The building on the corner of Davie and Granville was most likely built in 1908, when it first appears in the street directory. There were three businesses when it was opened, the Northern Crown Bank, a Winnipeg based bank with three branches in the city and one in New Westminster who advertised with the statement “It is the only bank with a headquarters in the west. It is to the west what other banks are to the east”. It later merged into the Royal Bank, and by 1912 the Bank of Nova Scotia had taken over the Granville banking hall.

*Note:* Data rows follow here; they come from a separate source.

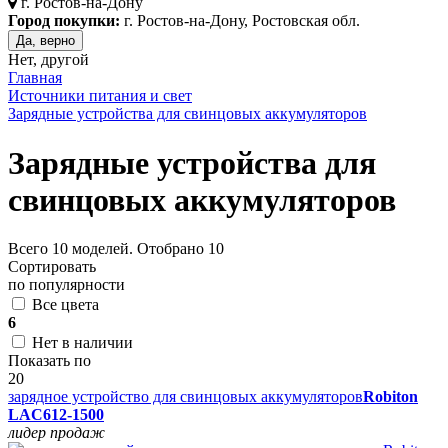
г.
Ростов-на-Дону
Город покупки:
г. Ростов-на-Дону, Ростовская обл.
Да, верно
Нет, другой
Главная
Источники питания и свет
Зарядные устройства для свинцовых аккумуляторов
Зарядные устройства для
свинцовых аккумуляторов
Всего
10
моделей. Отобрано
10
Сортировать
по популярности
Все цвета
6
Нет в наличии
Показать по
20
зарядное устройство для свинцовых аккумуляторов
Robiton
LAC612-1500
лидер продаж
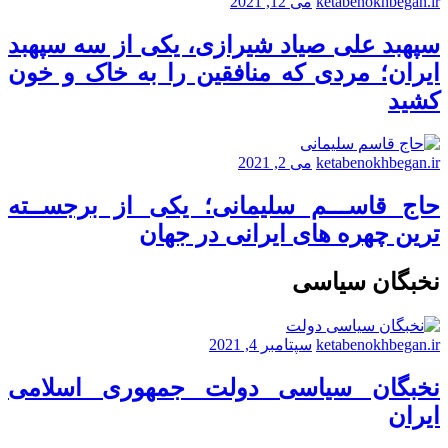
ketabenokhbegan.ir
می 12, 2021
سپهبد علی صیاد شیرازی، یکی از سه سپهبد
ایران؛ مردی که منافقین را به خاک و خون
کشید
ketabenokhbegan.ir
می 2, 2021
حاج قاســـم سلیمانی؛ یکی از برجســته
ترین چهره های ایرانی در جهان
نخبگان سیاسی
ketabenokhbegan.ir
سپتامبر 4, 2021
نخبگان سیاسی دولت جمهوری اسلامی
ایران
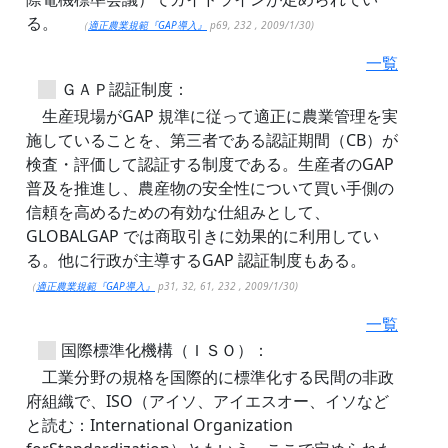
る。
（
適正農業規範『GAP導入』
p69, 232 , 2009/1/30)
一覧
ＧＡＰ認証制度：
生産現場がGAP 規準に従って適正に農業管理を実
施していることを、第三者である認証期間（CB）が
検査・評価して認証する制度である。生産者のGAP
普及を推進し、農産物の安全性について買い手側の
信頼を高めるための有効な仕組みとして、
GLOBALGAP では商取引きに効果的に利用してい
る。他に行政が主導するGAP 認証制度もある。
（
適正農業規範『GAP導入』
p31, 32, 61, 232 , 2009/1/30)
一覧
国際標準化機構（ＩＳＯ）：
工業分野の規格を国際的に標準化する民間の非政
府組織で、ISO（アイソ、アイエスオー、イソなど
と読む：International Organization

Lester’s Hall was upstairs, also identified as Lester’s Dancing Academy, and on the corner Henry W Ferguson had his druggists store. Fred W Lester, an American by birth, lived on the premises with his wife Maud and daughter Dorothy and described himself in the street directory as a Dancing Master, although in the 1911 census he is a manager and she is a teacher of dance. By 1912, as well as the bank change, the Goodyear Tire and Rubber Co had moved in and W F Shumacker was operating a bakery. It’s unclear whether the building underwent improvements at the time, or whether Lester was thinking of moving, but in 1912 Thomas Hooper designed a Dance Academy for Prof Lester to cost $75,000 on Davie Street. In 1915 R T Garrow apparently worked on Lester’s Academy. Garrow was a Seattle architect whose other Downtown design involvement was as architect of the Hotel Georgia. In 1920 W E Fenn’s Dancing Academy had taken over and Browne and Beaton ran the druggists. Later the dance hall would be known as the Cotillion Hall before the St Johns Ambulance used it.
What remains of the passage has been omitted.